An NHS spokesman said 30% of people using Gloucestershire Royal and Cheltenham General's emergency departments had "non-urgent ailments".
People have been asked to consider options other than A&E, such as calling the NHS 111 helpline.
It is the second time in a month the NHS Trust has declared the status in order to get extra help.
Gloucestershire Hospitals NHS Foundation Trust said another factor contributing to the current problem was the high number of "elderly patients being admitted, whose needs are often more complex".
The trust's clinical director, Dr Tom Llewellyn, said the declaration of a major incident meant "stepping up normal management levels" to deal with "an unprecedented demand".
He said the main issues included more patients who were "sicker" and a "cohort of elderly patients with respiratory disease" which meant they stayed longer and filled beds.
"This also means we have to offload some of these patients into community beds and those beds fill up.
"And you can see you get a bit of a snowballing effect, whereby eventually you end up with a situation where the emergency department gets very full," he said.
Dr Llewellyn said it was a "challenging" situation and praised hospital staff for "absorbing all this pressure".

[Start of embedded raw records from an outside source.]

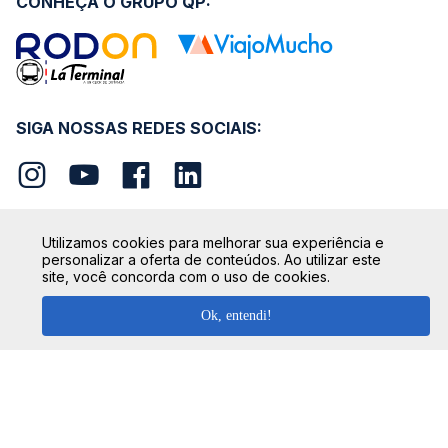
CONHEÇA O GRUPO QP:
SIGA NOSSAS REDES SOCIAIS:
Utilizamos cookies para melhorar sua experiência e
personalizar a oferta de conteúdos. Ao utilizar este
SEGURANÇA
site, você concorda com o uso de cookies.
Ok, entendi!
FORMAS DE PAGAMENTO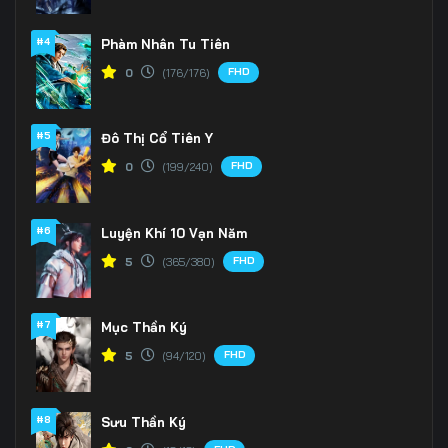
166
167
168
#4
Phàm Nhân Tu Tiên
FHD
0
(176/176)
169
170
171
172
173
174
#5
Đô Thị Cổ Tiên Y
175
176
177
FHD
0
(199/240)
178
179
180
#6
Luyện Khí 10 Vạn Năm
181
182
183
FHD
5
(365/380)
184
185
186
#7
Mục Thần Ký
187
188
189
FHD
5
(94/120)
190
191
192
#8
Sưu Thần Ký
193
194
195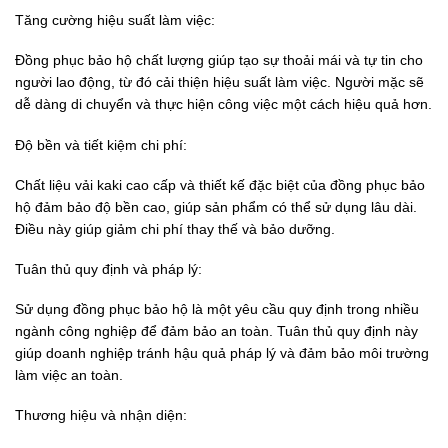
Tăng cường hiệu suất làm việc:
Đồng phục bảo hộ chất lượng giúp tạo sự thoải mái và tự tin cho
người lao động, từ đó cải thiện hiệu suất làm việc. Người mặc sẽ
dễ dàng di chuyển và thực hiện công việc một cách hiệu quả hơn.
Độ bền và tiết kiệm chi phí:
Chất liệu vải kaki cao cấp và thiết kế đặc biệt của đồng phục bảo
hộ đảm bảo độ bền cao, giúp sản phẩm có thể sử dụng lâu dài.
Điều này giúp giảm chi phí thay thế và bảo dưỡng.
Tuân thủ quy định và pháp lý:
Sử dụng đồng phục bảo hộ là một yêu cầu quy định trong nhiều
ngành công nghiệp để đảm bảo an toàn. Tuân thủ quy định này
giúp doanh nghiệp tránh hậu quả pháp lý và đảm bảo môi trường
làm việc an toàn.
Thương hiệu và nhận diện:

He said they would be working with the ambulance service and the community "to create more capacity" and would open up more beds in the hospital "to absorb this bulge of patients".
Bristol and North Somerset's A&E units are also dealing with high demand, with local health trusts saying they faced "unprecedented demand" over the weekend.

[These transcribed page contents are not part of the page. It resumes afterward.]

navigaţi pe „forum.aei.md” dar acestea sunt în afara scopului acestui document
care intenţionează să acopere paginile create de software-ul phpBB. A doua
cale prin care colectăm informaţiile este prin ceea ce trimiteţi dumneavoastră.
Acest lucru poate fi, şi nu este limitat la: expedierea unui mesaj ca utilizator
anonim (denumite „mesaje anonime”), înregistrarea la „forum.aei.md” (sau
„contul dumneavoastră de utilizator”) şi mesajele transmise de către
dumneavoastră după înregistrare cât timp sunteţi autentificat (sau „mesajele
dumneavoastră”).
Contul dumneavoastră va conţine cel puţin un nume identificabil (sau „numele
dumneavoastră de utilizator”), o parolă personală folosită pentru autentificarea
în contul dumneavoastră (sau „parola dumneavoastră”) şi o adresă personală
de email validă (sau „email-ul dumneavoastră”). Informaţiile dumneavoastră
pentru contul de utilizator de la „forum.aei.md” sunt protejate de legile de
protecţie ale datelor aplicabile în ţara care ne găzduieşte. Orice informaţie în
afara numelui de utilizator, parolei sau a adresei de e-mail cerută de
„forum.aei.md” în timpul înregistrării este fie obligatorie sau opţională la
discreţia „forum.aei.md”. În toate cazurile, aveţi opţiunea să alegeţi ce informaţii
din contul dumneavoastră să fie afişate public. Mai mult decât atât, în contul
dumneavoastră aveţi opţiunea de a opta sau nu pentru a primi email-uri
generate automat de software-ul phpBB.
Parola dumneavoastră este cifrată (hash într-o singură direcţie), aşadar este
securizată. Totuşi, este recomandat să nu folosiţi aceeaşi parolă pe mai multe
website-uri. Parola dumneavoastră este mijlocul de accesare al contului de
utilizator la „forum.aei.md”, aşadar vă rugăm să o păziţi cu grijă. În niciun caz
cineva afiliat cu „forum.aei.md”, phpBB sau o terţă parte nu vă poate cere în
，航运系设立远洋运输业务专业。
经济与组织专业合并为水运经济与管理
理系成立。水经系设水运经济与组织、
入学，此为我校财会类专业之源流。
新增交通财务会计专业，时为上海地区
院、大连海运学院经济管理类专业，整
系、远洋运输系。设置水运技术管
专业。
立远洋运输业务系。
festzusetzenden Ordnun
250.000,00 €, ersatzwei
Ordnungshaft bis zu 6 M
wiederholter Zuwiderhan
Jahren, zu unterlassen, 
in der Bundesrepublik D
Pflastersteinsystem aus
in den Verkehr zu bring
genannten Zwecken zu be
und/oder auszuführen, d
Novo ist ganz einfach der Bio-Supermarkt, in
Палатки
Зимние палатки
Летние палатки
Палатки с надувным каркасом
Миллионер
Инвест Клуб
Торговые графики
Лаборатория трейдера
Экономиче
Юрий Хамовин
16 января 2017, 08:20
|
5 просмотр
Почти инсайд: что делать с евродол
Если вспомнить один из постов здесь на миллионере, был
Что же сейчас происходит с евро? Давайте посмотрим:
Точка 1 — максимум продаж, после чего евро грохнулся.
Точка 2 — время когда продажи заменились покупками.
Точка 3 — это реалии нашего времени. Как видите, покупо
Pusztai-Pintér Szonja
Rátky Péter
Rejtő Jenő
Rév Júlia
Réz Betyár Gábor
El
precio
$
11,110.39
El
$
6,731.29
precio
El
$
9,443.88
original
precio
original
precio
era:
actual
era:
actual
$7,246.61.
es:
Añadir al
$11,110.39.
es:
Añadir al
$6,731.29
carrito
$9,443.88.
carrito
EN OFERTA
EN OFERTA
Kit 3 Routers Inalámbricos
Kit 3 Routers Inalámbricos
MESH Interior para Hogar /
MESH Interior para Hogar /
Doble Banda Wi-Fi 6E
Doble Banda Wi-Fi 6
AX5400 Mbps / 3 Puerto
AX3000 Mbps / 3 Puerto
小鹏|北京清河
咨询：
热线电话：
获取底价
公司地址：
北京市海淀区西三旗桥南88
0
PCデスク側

The declaring of a major incident means extra resources can be brought in such as specialist teams, additional staff, equipment and facilities.

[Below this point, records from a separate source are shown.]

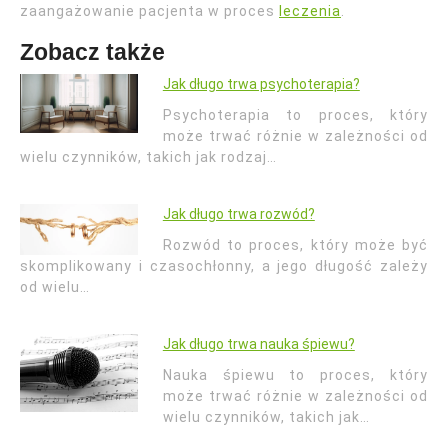
zaangażowanie pacjenta w proces
leczenia
.
Zobacz także
Jak długo trwa psychoterapia?
Psychoterapia to proces, który
może trwać różnie w zależności od
wielu czynników, takich jak rodzaj…
Jak długo trwa rozwód?
Rozwód to proces, który może być
skomplikowany i czasochłonny, a jego długość zależy
od wielu…
Jak długo trwa nauka śpiewu?
Nauka śpiewu to proces, który
może trwać różnie w zależności od
wielu czynników, takich jak…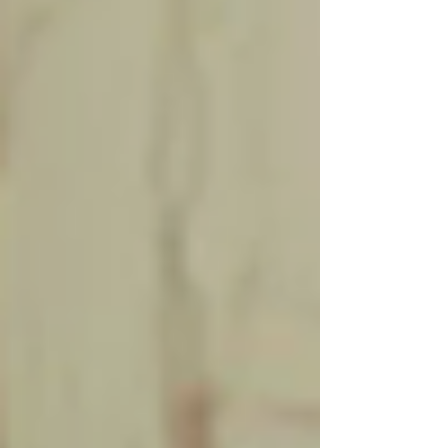
한 주제 앞에서도 그들은 외면하지 않고 함께 해결
책을 찾아갑니다. 이것이 바로 관계가 좋아지는 사
람들의 가장 큰 공통점입니다. 관계를 좋아지게 만
드는 일상의 습관들 관계가 좋아지는 사람들은 일상
속에서 작은 습관들을 결코 소홀히 하지 않습니다.
남성 정력에 좋은 음식이나 생활습관을 꾸준히 실천
하는 것은 신체적 건강을 넘어, '나는 나를 돌보고 있
다'는 심리적 안정감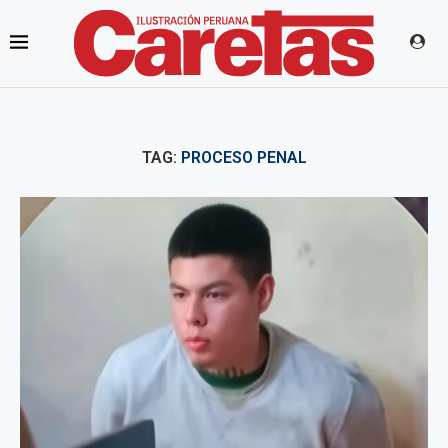
TAG:
PROCESO PENAL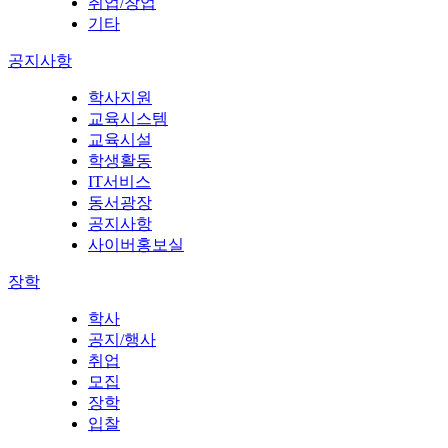
취업/창업
기타
공지사항
학사지원
교육시스템
교육시설
학생활동
IT서비스
동서광장
공지사항
사이버홍보실
장학
학사
공지/행사
취업
모집
장학
입찰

Last month, the medical director of NHS England, Sir Bruce Keogh, said the "system is creaking" as winter takes hold.
In order to help, the government has increased its winter resilience funding for the NHS to £700m - 75% more than last year.
'Major incident' definition for local NHS organisations
"Any occurrence that presents serious threat to the health of the community, disruption to the service or causes (or is likely to cause) such numbers or types of casualties as to require special arrangements to be implemented by hospitals, ambulance trusts or other acute or community provider organisations."